[EXERCISE]
Pick out the lines below with "will" and list them.

Segment Start: MATERIAL FOR THIS EXERCISE

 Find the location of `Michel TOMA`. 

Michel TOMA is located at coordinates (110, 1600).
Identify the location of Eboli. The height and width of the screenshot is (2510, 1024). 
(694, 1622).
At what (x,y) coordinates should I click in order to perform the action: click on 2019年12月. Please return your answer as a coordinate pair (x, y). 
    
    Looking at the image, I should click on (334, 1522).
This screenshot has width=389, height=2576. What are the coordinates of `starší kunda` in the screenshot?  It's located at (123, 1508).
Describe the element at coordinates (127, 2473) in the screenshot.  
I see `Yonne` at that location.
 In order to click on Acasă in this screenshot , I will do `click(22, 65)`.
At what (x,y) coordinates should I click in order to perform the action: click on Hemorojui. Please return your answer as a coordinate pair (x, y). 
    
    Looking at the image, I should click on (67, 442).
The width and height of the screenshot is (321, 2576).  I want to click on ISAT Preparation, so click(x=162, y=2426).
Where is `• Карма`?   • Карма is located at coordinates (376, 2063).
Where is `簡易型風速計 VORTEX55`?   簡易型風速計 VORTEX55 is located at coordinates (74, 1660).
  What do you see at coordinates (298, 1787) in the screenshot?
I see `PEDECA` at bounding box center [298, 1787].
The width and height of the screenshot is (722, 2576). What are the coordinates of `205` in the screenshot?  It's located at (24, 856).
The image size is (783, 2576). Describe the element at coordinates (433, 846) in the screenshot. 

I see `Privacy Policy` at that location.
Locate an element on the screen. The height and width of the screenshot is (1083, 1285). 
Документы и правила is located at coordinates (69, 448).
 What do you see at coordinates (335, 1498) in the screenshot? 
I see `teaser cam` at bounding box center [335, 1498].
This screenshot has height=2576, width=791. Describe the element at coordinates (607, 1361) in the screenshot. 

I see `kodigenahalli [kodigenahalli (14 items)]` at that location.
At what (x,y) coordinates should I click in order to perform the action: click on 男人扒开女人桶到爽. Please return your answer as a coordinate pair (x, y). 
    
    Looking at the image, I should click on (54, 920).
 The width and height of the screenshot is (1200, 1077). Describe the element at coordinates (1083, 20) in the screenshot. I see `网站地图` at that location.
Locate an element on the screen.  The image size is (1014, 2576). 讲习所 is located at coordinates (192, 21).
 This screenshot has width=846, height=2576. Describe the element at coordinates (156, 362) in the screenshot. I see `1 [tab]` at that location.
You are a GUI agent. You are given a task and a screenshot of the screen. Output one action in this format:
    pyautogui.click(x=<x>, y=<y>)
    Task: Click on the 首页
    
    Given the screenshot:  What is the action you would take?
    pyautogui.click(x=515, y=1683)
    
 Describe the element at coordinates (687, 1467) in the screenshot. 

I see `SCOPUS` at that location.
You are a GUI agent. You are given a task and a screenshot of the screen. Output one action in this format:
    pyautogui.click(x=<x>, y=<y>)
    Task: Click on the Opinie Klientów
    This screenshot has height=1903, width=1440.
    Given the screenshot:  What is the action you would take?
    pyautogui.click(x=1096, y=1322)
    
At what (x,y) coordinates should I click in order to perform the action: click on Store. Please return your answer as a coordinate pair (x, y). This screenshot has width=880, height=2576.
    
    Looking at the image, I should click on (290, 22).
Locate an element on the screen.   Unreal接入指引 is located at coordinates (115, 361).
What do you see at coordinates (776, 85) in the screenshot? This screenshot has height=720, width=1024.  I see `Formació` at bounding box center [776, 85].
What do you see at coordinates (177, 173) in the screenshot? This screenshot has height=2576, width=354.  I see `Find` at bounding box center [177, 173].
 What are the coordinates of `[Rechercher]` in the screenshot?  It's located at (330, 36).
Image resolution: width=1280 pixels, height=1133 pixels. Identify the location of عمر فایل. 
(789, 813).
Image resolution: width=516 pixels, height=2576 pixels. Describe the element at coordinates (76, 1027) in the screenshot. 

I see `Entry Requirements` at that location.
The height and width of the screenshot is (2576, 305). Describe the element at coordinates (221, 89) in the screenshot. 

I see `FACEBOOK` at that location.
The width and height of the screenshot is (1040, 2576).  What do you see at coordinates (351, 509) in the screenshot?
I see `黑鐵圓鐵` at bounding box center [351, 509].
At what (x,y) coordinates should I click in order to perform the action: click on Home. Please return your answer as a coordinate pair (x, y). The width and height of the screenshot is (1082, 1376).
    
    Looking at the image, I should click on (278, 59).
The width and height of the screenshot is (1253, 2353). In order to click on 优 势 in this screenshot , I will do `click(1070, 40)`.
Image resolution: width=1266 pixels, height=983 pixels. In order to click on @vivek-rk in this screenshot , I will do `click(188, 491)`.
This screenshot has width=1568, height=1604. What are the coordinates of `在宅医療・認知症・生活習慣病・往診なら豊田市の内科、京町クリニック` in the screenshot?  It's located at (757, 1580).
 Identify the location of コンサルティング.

Segment End: MATERIAL FOR THIS EXERCISE

[EXERCISE SOLUTION]
 In order to click on Acasă in this screenshot , I will do `click(22, 65)`.
The width and height of the screenshot is (1253, 2353). In order to click on 优 势 in this screenshot , I will do `click(1070, 40)`.
Image resolution: width=1266 pixels, height=983 pixels. In order to click on @vivek-rk in this screenshot , I will do `click(188, 491)`.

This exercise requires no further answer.